Among them: the signature achievement in the political career of Mitt Romney, the almost certain Republican nominee for president (especially with Rick Santorum leaving the race today), is so deeply unpalatable to conservatives that it even divides his advisers. Consider this, from Politico:
Two of the five members of [Mitt] Romney’s recently announced Health Care Policy Advisory Group have a record of opposition to his Massachusetts health care reform plan.
Paul Howard, a senior fellow at the Manhattan Institute and a new addition to Romney’s advisory team, wrote in late 2010 that Romney’s plan has resulted in a dramatic increase in insurance costs for small businesses.
He also said it’s “no secret” that the state plan was the “template” for President Barack Obama’s federal health care law.

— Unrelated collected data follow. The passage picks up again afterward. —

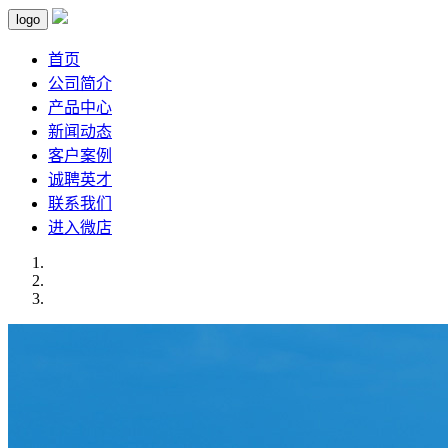
logo
首页
公司简介
产品中心
新闻动态
客户案例
诚聘英才
联系我们
进入微店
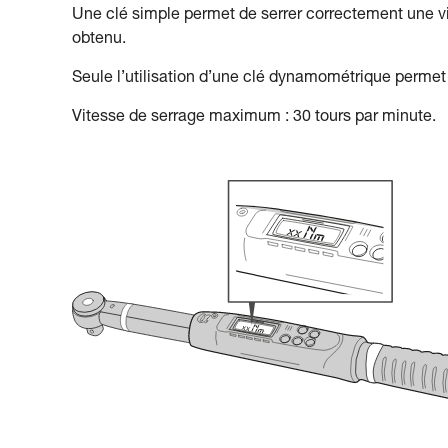
Une clé simple permet de serrer correctement une vi
obtenu.
Seule l’utilisation d’une clé dynamométrique permet 
Vitesse de serrage maximum : 30 tours par minute.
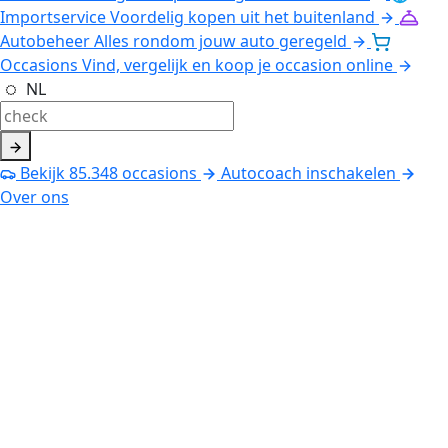
Importservice
Voordelig kopen uit het buitenland
Autobeheer
Alles rondom jouw auto geregeld
Occasions
Vind, vergelijk en koop je occasion online
NL
Bekijk
85.348
occasions
Autocoach inschakelen
Over ons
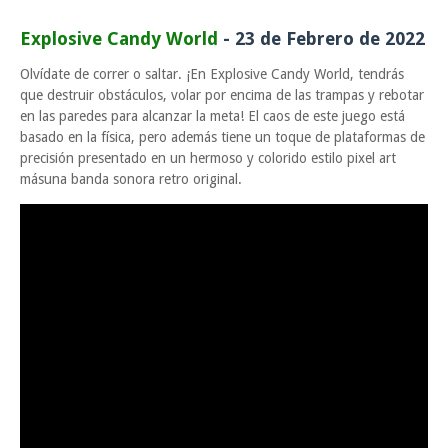
Explosive Candy World
- 23 de Febrero de 2022
Olvídate de correr o saltar. ¡En Explosive Candy World, tendrás
que destruir obstáculos, volar por encima de las trampas y rebotar
en las paredes para alcanzar la meta! El caos de este juego está
basado en la física, pero además tiene un toque de plataformas de
precisión presentado en un hermoso y colorido estilo pixel art
másuna banda sonora retro original.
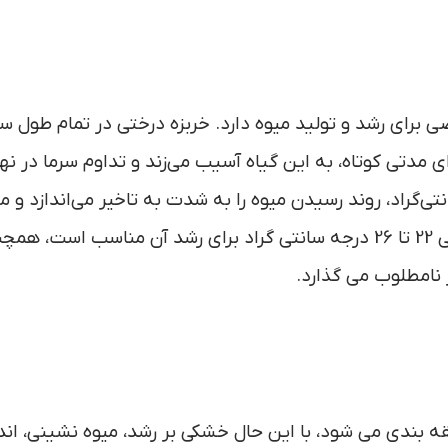
برای رشد و تولید میوه دارد. خربزه درختی در تمام طول سا
ای مدتی کوتاه، به این گیاه آسیب می‌زند و تداوم سرما در نه
می‌برد. همچنین، دمای زیر ۱۲ تا ۱۴ درجه سانتی‌گراد، روند رسیدن میوه را به شدت به تاخیر می‌اندازد و
عملکرد نهایی محصول را کاهش می‌دهد. محدوده دمایی 22 تا 26 درجه سانتی گراد برای رشد آن مناسب است، 
 نامطلوب می گذارد.
 بندی می شود، با این حال خشکی بر رشد، میوه نشینی، اندا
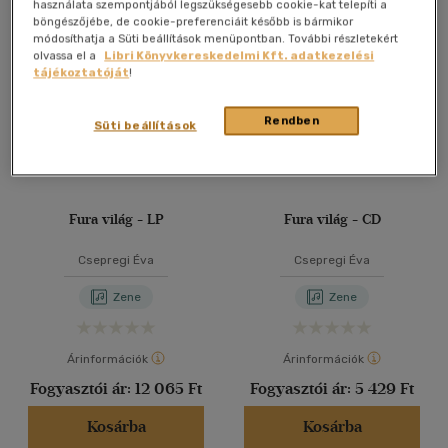
Összesen
3
db
használata szempontjából legszükségesebb cookie-kat telepíti a
böngészőjébe, de cookie-preferenciáit később is bármikor
40 db / oldal
módosíthatja a Süti beállítások menüpontban. További részletekért
olvassa el a
Libri Könyvkereskedelmi Kft. adatkezelési
tájékoztatóját
!
Alkalmaz
Rendben
Süti beállítások
Fura világ - LP
Fura világ - CD
Csepregi Éva
Csepregi Éva
Zene
Zene
Árinformációk
Árinformációk
Fogyasztói ár:
12 065 Ft
Fogyasztói ár:
5 429 Ft
Kosárba
Kosárba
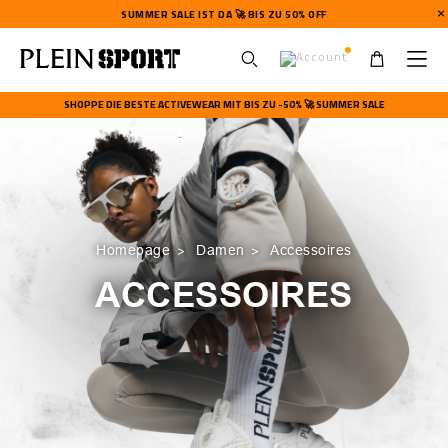
SUMMER SALE IST DA 🚀 BIS ZU 50% OFF
U
s
SHOPPE DIE BESTE ACTIVEWEAR MIT BIS ZU -50% 🚀 SUMMER SALE
e
r
m
e
n
u
Homepage
Damen
Accessoires
ACCESSOIRES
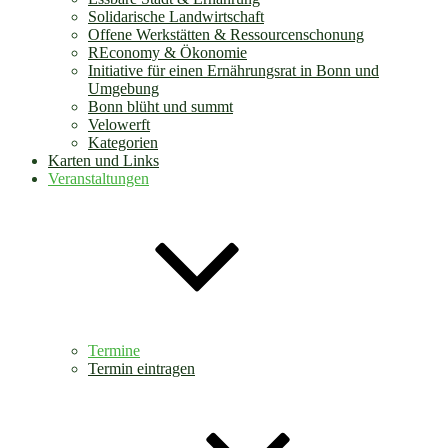
Solidarische Landwirtschaft
Offene Werkstätten & Ressourcenschonung
REconomy & Ökonomie
Initiative für einen Ernährungsrat in Bonn und
Umgebung
Bonn blüht und summt
Velowerft
Kategorien
Karten und Links
Veranstaltungen
Termine
Termin eintragen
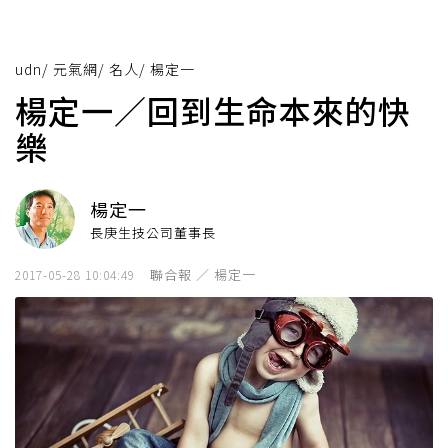
udn
/
元氣網
/
名人
/
楊定一
楊定一／回到生命本來的快
樂
楊定一
長庚生技公司董事長
聯合報 ／ 楊定一
2017-05-28 10:04:49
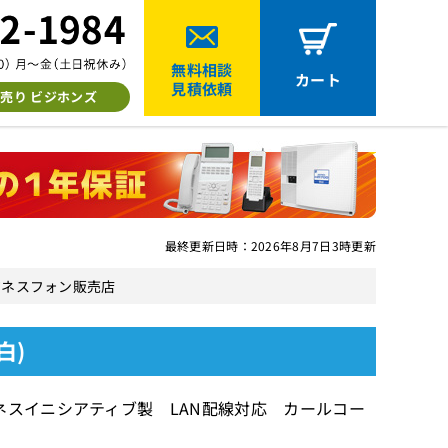
無料相談
カート
見積依頼
売り ビジホンズ
最終更新日時：2026年8月7日3時更新
古ビジネスフォン販売店
白)
ネスイニシアティブ製 LAN配線対応 カールコー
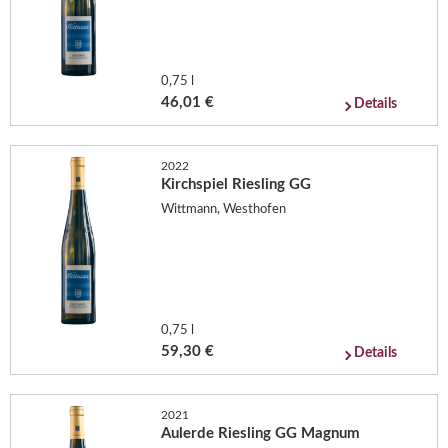
0,75 l
46,01 €
Details
2022
Kirchspiel Riesling GG
Wittmann, Westhofen
0,75 l
59,30 €
Details
2021
Aulerde Riesling GG Magnum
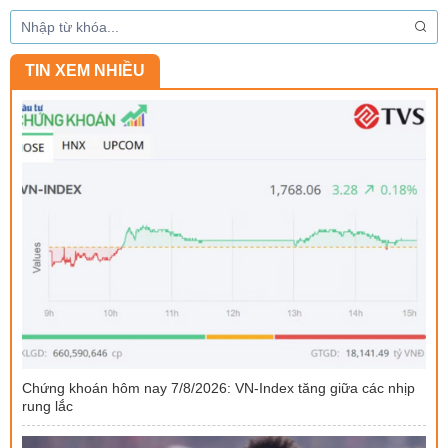
TIN XEM NHIỀU
Chứng khoán hôm nay 7/8/2026: VN-Index tăng giữa các nhịp
rung lắc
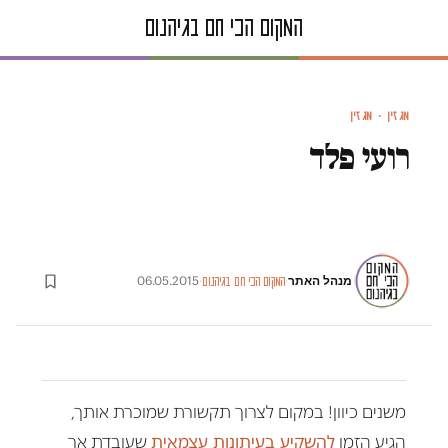
מגזין · מגזין
רועי פלד
מנהל האתר
06.05.2015
·
·
המקום הכי חם בגיהנום
משנים כיוון! במקום לצרוך תקשורת שמוכרת אותך,
הגיע הזמן
להשקיע בעיתונות עצמאית
שעובדת אך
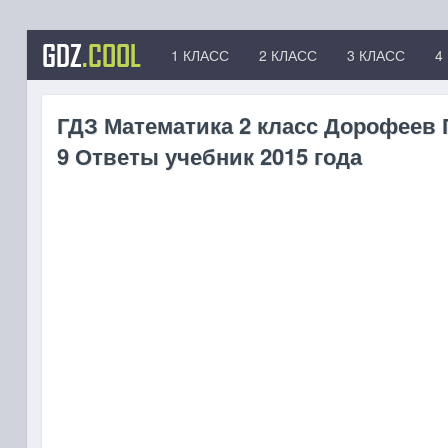
GDZ
.COOL
1 КЛАСС
2 КЛАСС
3 КЛАСС
4
ГДЗ Математика 2 класс Дорофеев Г 
9 Ответы учебник 2015 года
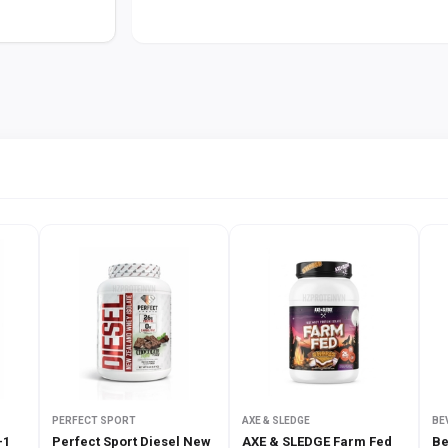
BCAA
5.7g
Chất béo tổng hợp
<1g
Carbohydrate
<1g
Đường
0g
Lactose
0g
TẠI SAO NÊN CHỌN?
Với công nghệ lọc ép lạnh tiên tiến, Beyond Iso
bỏ tạp chất không cần thiết. Điều này giúp cơ t
xây dựng cơ bắp săn chắc.
Sản phẩm tự hào với bảng thành phần sạch, k
kiêng nghiêm ngặt. Thêm vào đó, hương vị pho
nghiệm thưởng thức thực sự.
PERFECT SPORT
AXE & SLEDGE
BE
-1
Perfect Sport Diesel New
AXE & SLEDGE Farm Fed
Be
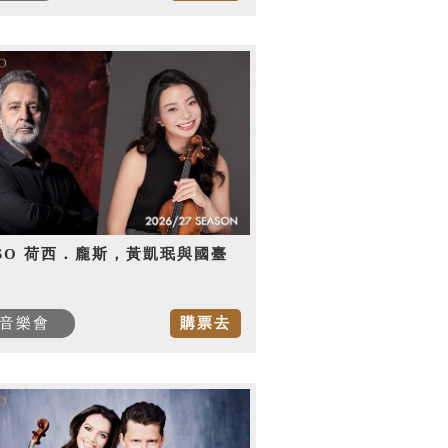
SO 荷西．龐斯，黃凱珉與國臺
音樂會
購票去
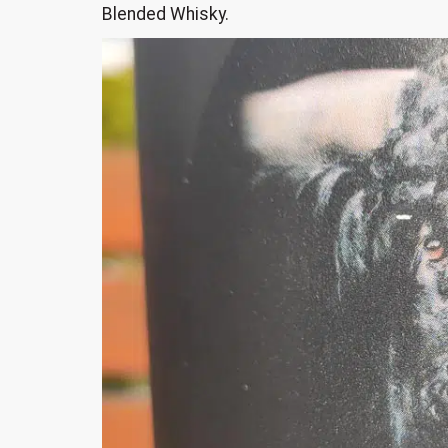
Blended Whisky.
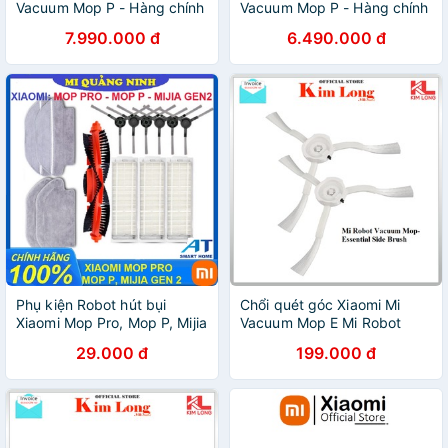
Vacuum Mop P - Hàng chính
Vacuum Mop P - Hàng chính
hãng - Bảo hành 12 tháng
hãng - Bảo hành 12 tháng
7.990.000 đ
6.490.000 đ
Phụ kiện Robot hút bụi
Chổi quét góc Xiaomi Mi
Xiaomi Mop Pro, Mop P, Mijia
Vacuum Mop E Mi Robot
Gen 2 - Màng lọc hepa,
Vacuum Essential Side
29.000 đ
199.000 đ
Khăn lau, Chổi giữa, Chổi
Brush, BHR4246TY - Chính
cạnh STYJ02YM
hãng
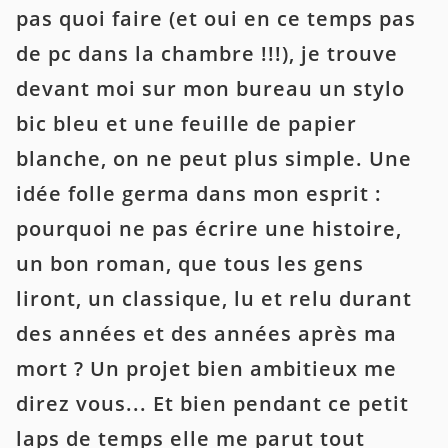
pas quoi faire (et oui en ce temps pas
de pc dans la chambre !!!), je trouve
devant moi sur mon bureau un stylo
bic bleu et une feuille de papier
blanche, on ne peut plus simple. Une
idée folle germa dans mon esprit :
pourquoi ne pas écrire une histoire,
un bon roman, que tous les gens
liront, un classique, lu et relu durant
des années et des années après ma
mort ? Un projet bien ambitieux me
direz vous... Et bien pendant ce petit
laps de temps elle me parut tout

Scott Atlas, a senior fellow at the Hoover Institution and another new Romney health adviser, was sharply critical of Romney’s health plans in 2007 while Atlas was supporting New York Mayor Rudy Giuliani’s presidential campaign.
“Mitt Romney’s legacy is the creation of a multibillion dollar government health bureaucracy that punishes employers and insists middle income individuals either purchase health insurance or pay for their own health care,” Atlas told reporters. “The former is a mandate, the latter is a tax and neither one is free market.”
Lest the point be oversold, we should note that past Republican nominees have accessorized their necks with similar albatrosses. John McCain, for instance, was the co-author of a federal campaign finance law loathed by conservatives because it is inimical to political free speech. But there’s still a slight difference: Romney’s policy liability deals with one of the defining issues of the election he’ll be running in — and it also happened to be the intellectual predicate for his opponent’s crowning legislative achievement.
Virtually all the energy that has animated the conservative movement over the last three years — energy best exemplified by the Tea Party — has come in reaction to Obamacare and the government overreach it represents. Now the Republican Party will march into electoral battle behind the progenitor of that intrusion. We live in strange times.